**RECORDED INFORMATION:**
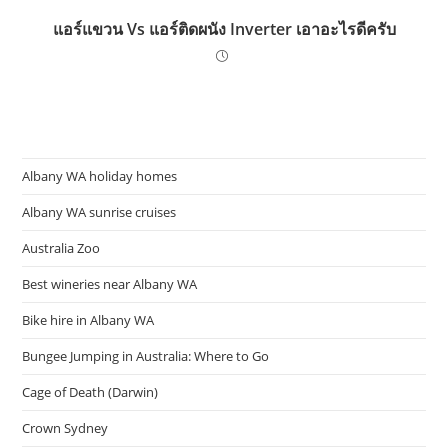
แอร์แขวน Vs แอร์ติดผนัง Inverter เอาอะไรดีครับ
Albany WA holiday homes
Albany WA sunrise cruises
Australia Zoo
Best wineries near Albany WA
Bike hire in Albany WA
Bungee Jumping in Australia: Where to Go
Cage of Death (Darwin)
Crown Sydney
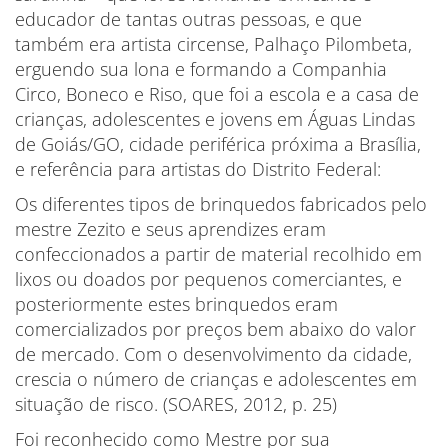
educador de tantas outras pessoas, e que
também era artista circense, Palhaço Pilombeta,
erguendo sua lona e formando a Companhia
Circo, Boneco e Riso, que foi a escola e a casa de
crianças, adolescentes e jovens em Águas Lindas
de Goiás/GO, cidade periférica próxima a Brasília,
e referência para artistas do Distrito Federal:
Os diferentes tipos de brinquedos fabricados pelo
mestre Zezito e seus aprendizes eram
confeccionados a partir de material recolhido em
lixos ou doados por pequenos comerciantes, e
posteriormente estes brinquedos eram
comercializados por preços bem abaixo do valor
de mercado. Com o desenvolvimento da cidade,
crescia o número de crianças e adolescentes em
situação de risco. (SOARES, 2012, p. 25)
Foi reconhecido como Mestre por sua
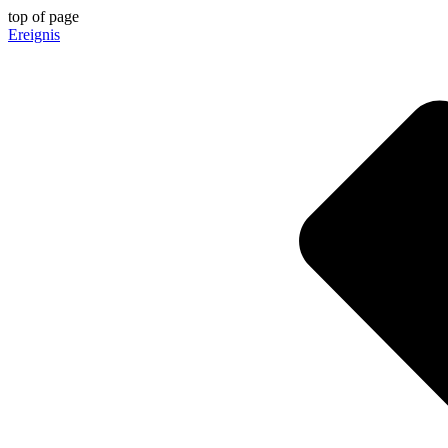
top of page
Ereignis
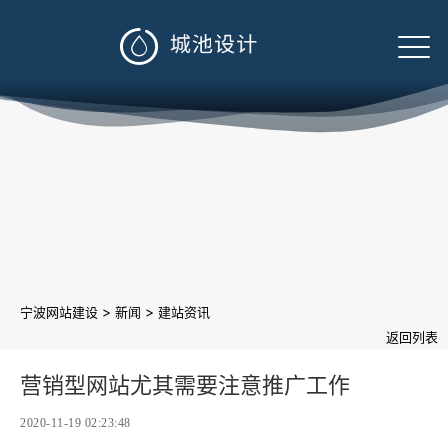

>
>
宁波网站建设
新闻
建站资讯
返回列表
营销型网站尤其需要注意推广工作
2020-11-19 02:23:48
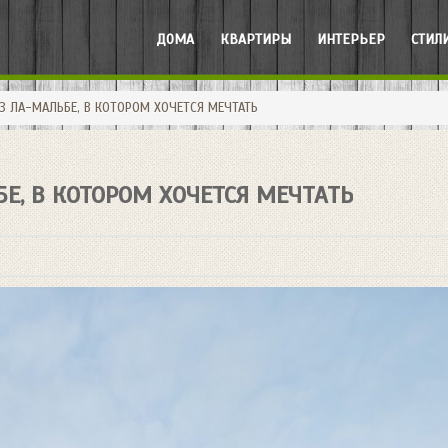
ДОМА
КВАРТИРЫ
ИНТЕРЬЕР
СТИЛ
 ЛА-МАЛЬБЕ, В КОТОРОМ ХОЧЕТСЯ МЕЧТАТЬ
Е, В КОТОРОМ ХОЧЕТСЯ МЕЧТАТЬ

**PROBLEM DESCRIPTION:** Only the lines from the start of the material to the line with "de Goiás/GO, cidade", inclusive, belong in the answer, printed exactly and free of pictures.

**ANSWER:**
แอร์แขวน Vs แอร์ติดผนัง Inverter เอาอะไรดีครับ
Albany WA holiday homes
Albany WA sunrise cruises
Australia Zoo
Best wineries near Albany WA
Bike hire in Albany WA
Bungee Jumping in Australia: Where to Go
Cage of Death (Darwin)
Crown Sydney
educador de tantas outras pessoas, e que
também era artista circense, Palhaço Pilombeta,
erguendo sua lona e formando a Companhia
Circo, Boneco e Riso, que foi a escola e a casa de
crianças, adolescentes e jovens em Águas Lindas
de Goiás/GO, cidade periférica próxima a Brasília,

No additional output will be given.